Christophe Bident
La vie versée dans les récits (vers le nom de Blanchot)
On aime souvent croire que Blanchot opposa la littérature à la vie, maintint l’œuvre dans la limite des jeux formels, méprisa l’anecdote et priva l’écrivain, à commencer par lui-même, du moindre trait biographique. Cela n’a jamais été vraiment le cas. Si Blanchot affirma que « sa vie est entièrement vouée à la littérature et au silence qui lui est propre », cela signifie aussi que la vie, à commencer par la sienne, est entièrement versée dans la littérature. Ce livre mesure les enjeux intimes, psychologiques, historiques, politiques, esthétiques et littéraires d’une telle conception. Il s’écrit comme une fiction documentée, qui propose l’histoire d’une écriture accueillant la vie tout en disposant d’elle, chez Blanchot, même chez Blanchot, et au-delà.
Christophe Bident a tenté, en 1998, le pari d’un « essai biographique » consacré à Maurice Blanchot. Aujourd’hui, il s’attache aux romans et aux récits de l’écrivain, dont il entend montrer qu’ils tiennent à un fil autobiographique aussi singulier et secret que résolu.

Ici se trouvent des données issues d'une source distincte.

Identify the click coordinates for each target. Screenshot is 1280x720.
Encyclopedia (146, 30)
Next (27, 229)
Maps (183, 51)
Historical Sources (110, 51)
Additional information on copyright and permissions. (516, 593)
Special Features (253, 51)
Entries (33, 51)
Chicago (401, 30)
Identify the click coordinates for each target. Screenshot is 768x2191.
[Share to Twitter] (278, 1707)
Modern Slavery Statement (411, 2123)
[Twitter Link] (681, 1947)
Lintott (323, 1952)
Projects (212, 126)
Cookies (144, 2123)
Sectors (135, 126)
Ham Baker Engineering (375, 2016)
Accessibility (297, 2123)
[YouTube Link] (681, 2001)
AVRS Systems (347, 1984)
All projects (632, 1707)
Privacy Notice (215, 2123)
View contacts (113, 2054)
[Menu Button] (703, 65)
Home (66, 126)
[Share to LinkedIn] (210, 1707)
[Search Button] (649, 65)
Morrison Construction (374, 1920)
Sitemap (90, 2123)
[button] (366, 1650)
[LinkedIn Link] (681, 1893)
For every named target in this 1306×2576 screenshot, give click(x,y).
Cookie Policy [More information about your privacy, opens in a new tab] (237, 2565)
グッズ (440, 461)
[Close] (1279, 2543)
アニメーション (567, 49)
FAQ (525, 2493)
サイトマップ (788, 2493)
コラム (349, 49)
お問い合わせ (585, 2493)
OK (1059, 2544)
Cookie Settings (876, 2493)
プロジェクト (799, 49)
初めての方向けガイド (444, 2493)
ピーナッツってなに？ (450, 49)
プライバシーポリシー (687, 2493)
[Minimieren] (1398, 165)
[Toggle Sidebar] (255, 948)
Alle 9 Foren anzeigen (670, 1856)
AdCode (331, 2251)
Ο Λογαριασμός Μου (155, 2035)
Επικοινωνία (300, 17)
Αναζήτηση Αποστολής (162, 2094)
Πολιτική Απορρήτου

Christophe Bident montre comment la vie, à commencer par celle de Blanchot, est entièrement versée dans la littérature. Il revient sur un dialogue constant avec les contemporains de Blanchot (Bataille, Levinas, bien sûr, mais aussi Giraudoux ou Leiris, par exemple) et rappelle comment l’auteur élabora peu à peu ses objectifs et ses ambitions. Il mesure les enjeux intimes, psychologiques, historiques, politiques, esthétiques et littéraires d’une telle conception. Il n’est pas loin d’affirmer que le Blanchot critique n’est qu’un double du Blanchot romancier. Il n’est pas loin de prétendre que l’œuvre rassemblée sous le nom de son auteur peut être désunie. Il écrit ainsi une fiction documentée, qui propose l’histoire d’une écriture accueillant la vie tout en disposant d’elle, chez Blanchot, même chez Blanchot, et au-delà. C’est dire aussi que, loin de toute prétention d’anti-destin, la littérature offre la garantie d’une liberté sauvage qui donne à chaque texte singulier une autonomie hasardeuse et potentiellement inconciliable sous un nom.
Extrait :
Cet enfermement dans un langage solitaire (car il faut rappeler que la correspondance est, déjà, une abstraction) trouve son paroxysme et sa limite dans L’attente l’oubli, qui signe la fin de la tétralogie. La prose s’enroule dans des leitmotivs presque lyriques, à tel point que les mots des fragments servent souvent de motifs de scansion. Les personnages se scrutent et semblent de plus en plus déréalisés. Les liens entre les sexes et entre les âges sont une préoccupation première dont l’auteur ne fait apparaître que les étonnements et les résonances. Verser la vie dans les récits sera encore possible mais ponctuellement, et autrement. Les phrases se font miroir, les mots se versent et se reversent les uns dans les autres, le langage semble finir par parler seul. L’écrivain a multiplié les voix et désintégré le récit, mais il s’est enfermé.
Christophe Bident, professeur des universités à Amiens, est l’auteur de plusieurs livres consacrés notamment à Maurice Blanchot, Roland Barthes, Bernard-Marie Koltès. Sur Blanchot, il a cosigné un film avec Hugo Santiago. De Blanchot, il a édité deux volumes de textes critiques aux éditions Gallimard.